» **Stored dataset items**
++++++

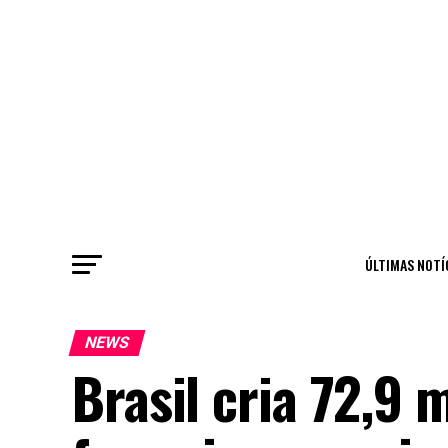
ÚLTIMAS NOTÍ
NEWS
Brasil cria 72,9 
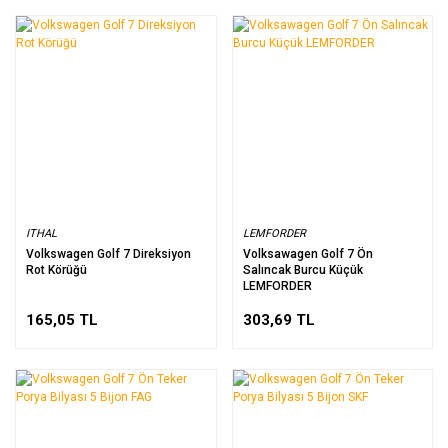
ITHAL
LEMFORDER
Volkswagen Golf 7 Direksiyon
Volksawagen Golf 7 Ön
Rot Körüğü
Salıncak Burcu Küçük
LEMFORDER
165,05 TL
303,69 TL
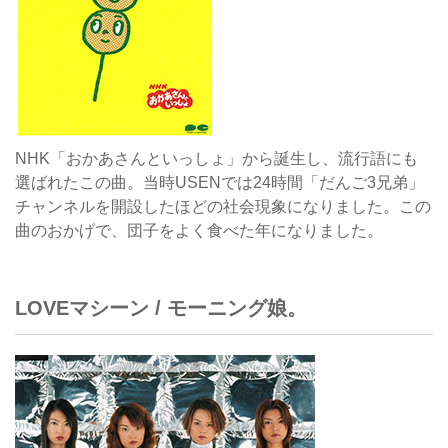
NHK「おかあさんといっしょ」から誕生し、流行語にも
選ばれたこの曲。当時USENでは24時間「だんご3兄弟」
チャンネルを開設したほどの社会現象になりました。この
曲のおかげで、団子をよく食べた年になりました。
LOVEマシーン / モーニング娘。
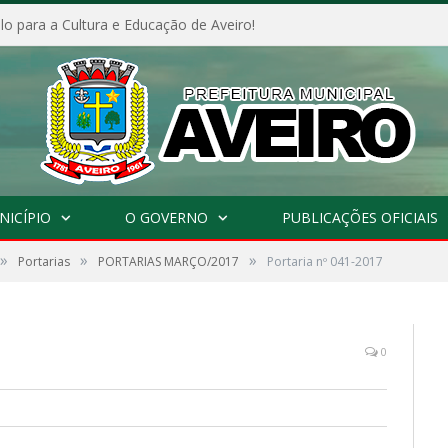
o para a Cultura e Educação de Aveiro!
NICÍPIO
O GOVERNO
PUBLICAÇÕES OFICIAIS
»
»
»
Portarias
PORTARIAS MARÇO/2017
Portaria nº 041-2017
0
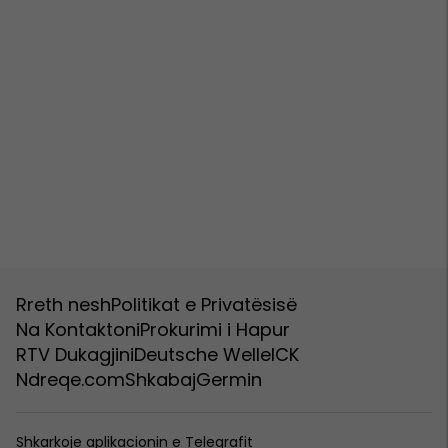
Rreth nesh
Politikat e Privatësisë
Na Kontaktoni
Prokurimi i Hapur
RTV Dukagjini
Deutsche Welle
ICK
Ndreqe.com
Shkabaj
Germin
Shkarkoje aplikacionin e Telegrafit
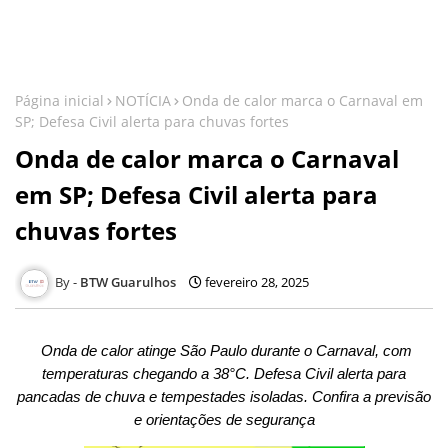
Página inicial
NOTÍCIA
Onda de calor marca o Carnaval em
SP; Defesa Civil alerta para chuvas fortes
Onda de calor marca o Carnaval
em SP; Defesa Civil alerta para
chuvas fortes
BTW Guarulhos
fevereiro 28, 2025
Onda de calor atinge São Paulo durante o Carnaval, com
temperaturas chegando a 38°C. Defesa Civil alerta para
pancadas de chuva e tempestades isoladas. Confira a previsão
e orientações de segurança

++++++

» **What the task requires**
Apart from the pictures, set down all the entries above exactly.

» **Output below**
ÚLTIMAS NOTÍ
NEWS
Brasil cria 72,9 
ITHAL
LEMFORDER
Volkswagen Golf 7 Direksiyon
Volksawagen Golf 7 Ön
Rot Körüğü
Salıncak Burcu Küçük
LEMFORDER
165,05 TL
303,69 TL
NHK「おかあさんといっしょ」から誕生し、流行語にも
選ばれたこの曲。当時USENでは24時間「だんご3兄弟」
チャンネルを開設したほどの社会現象になりました。この
曲のおかげで、団子をよく食べた年になりました。
LOVEマシーン / モーニング娘。
o para a Cultura e Educação de Aveiro!
NICÍPIO
O GOVERNO
PUBLICAÇÕES OFICIAIS
»
»
»
Portarias
PORTARIAS MARÇO/2017
Portaria nº 041-2017
0
Rreth nesh
Politikat e Privatësisë
Na Kontaktoni
Prokurimi i Hapur
RTV Dukagjini
Deutsche Welle
ICK
Ndreqe.com
Shkabaj
Germin
Shkarkoje aplikacionin e Telegrafit
Página inicial
NOTÍCIA
Onda de calor marca o Carnaval em
SP; Defesa Civil alerta para chuvas fortes
Onda de calor marca o Carnaval
em SP; Defesa Civil alerta para
chuvas fortes
BTW Guarulhos
fevereiro 28, 2025
Onda de calor atinge São Paulo durante o Carnaval, com
temperaturas chegando a 38°C. Defesa Civil alerta para
pancadas de chuva e tempestades isoladas. Confira a previsão
e orientações de segurança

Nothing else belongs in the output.